After EMDR processing, patients generally report that the emotional distress related to the memory has been eliminated, or greatly decreased and that they have gained important insights into their mental processes: perception, memory, judgement, reasoning, and behaviour. Importantly, these emotional and cognitive changes usually result in behavioural and personal changes.
Goals of Trauma Therapy
Before undertaking any type of counselling or therapy, it’s important to know what you want to accomplish during your treatment. The first step is always awareness and then working out what your triggers are and how you react when triggered in the present day. It is also important to know what your goal in therapy will be and to have a good trusting relationship with your clinician.
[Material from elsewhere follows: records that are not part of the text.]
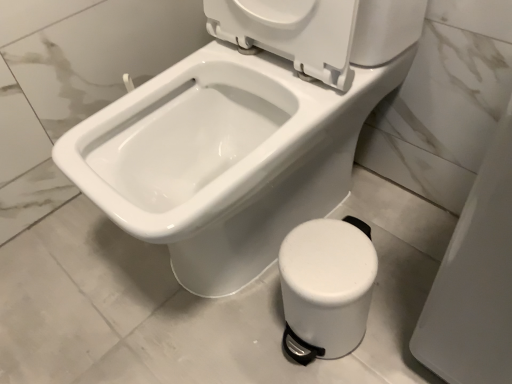 The image size is (512, 384). What are the coordinates of `blank space situated above white plastic pedal bin at lower right (from a real-world perspective)` in the screenshot? It's located at (323, 257). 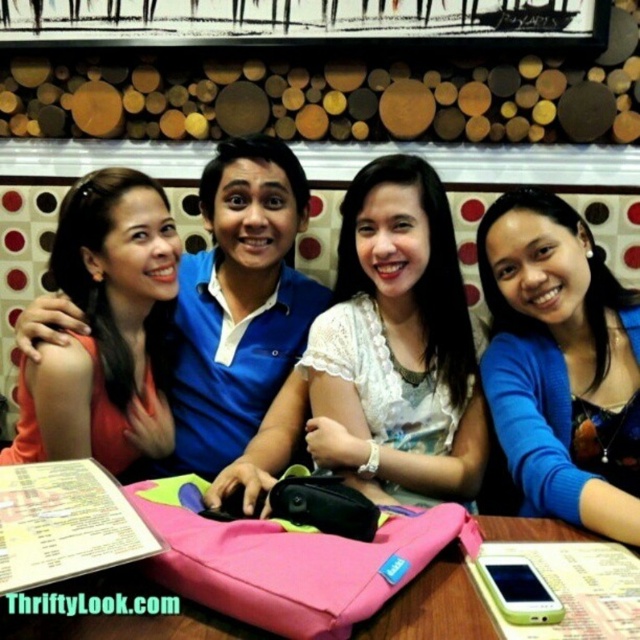 Does matte orange shirt at left have a greater width compared to pink fabric table at center?

Incorrect, matte orange shirt at left's width does not surpass pink fabric table at center's.

Is matte orange shirt at left to the left of pink fabric table at center from the viewer's perspective?

Yes, matte orange shirt at left is to the left of pink fabric table at center.

Which is behind, point (93, 352) or point (259, 561)?

The point (93, 352) is more distant.

Identify the location of matte orange shirt at left. The image size is (640, 640). (106, 328).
The most crucial goals of trauma therapy are:
- To help you face the reality of a past traumatic event
- To work on reducing the symptoms of trauma
- To try shifting focus onto the present
- To improve your daily functioning
- Make you aware of hereditary trauma
- To help you reclaim personal power
- To overcome addictions caused by traumatic stress
- To gain other skills associated with trauma
You may have unique goals of your own based on the kinds of problems you’ve encountered since the trauma and the kind of life you want to move towards. The ultimate goal in trauma therapy is to return a sense of control, self-confidence to the patient. Trauma therapy can be incredibly rewarding and has helped millions of people reclaim their lives.
Trauma Therapy in London
At CATCH Recovery, we offer trauma therapy to help with the treatment of addiction. In order to address the underlying issues behind your illness, our therapists will assess your needs and decide which form of trauma therapy is best suited to you.
Our clinic is based in South West London, which is accessible from anywhere in the UK. However, if you need additional support but don’t live in the South East of England, you may benefit from some of the outpatient services we offer. If you require residential rehab and are unable to travel to London, we also provide referrals to rehabs in other areas in the UK and Ireland.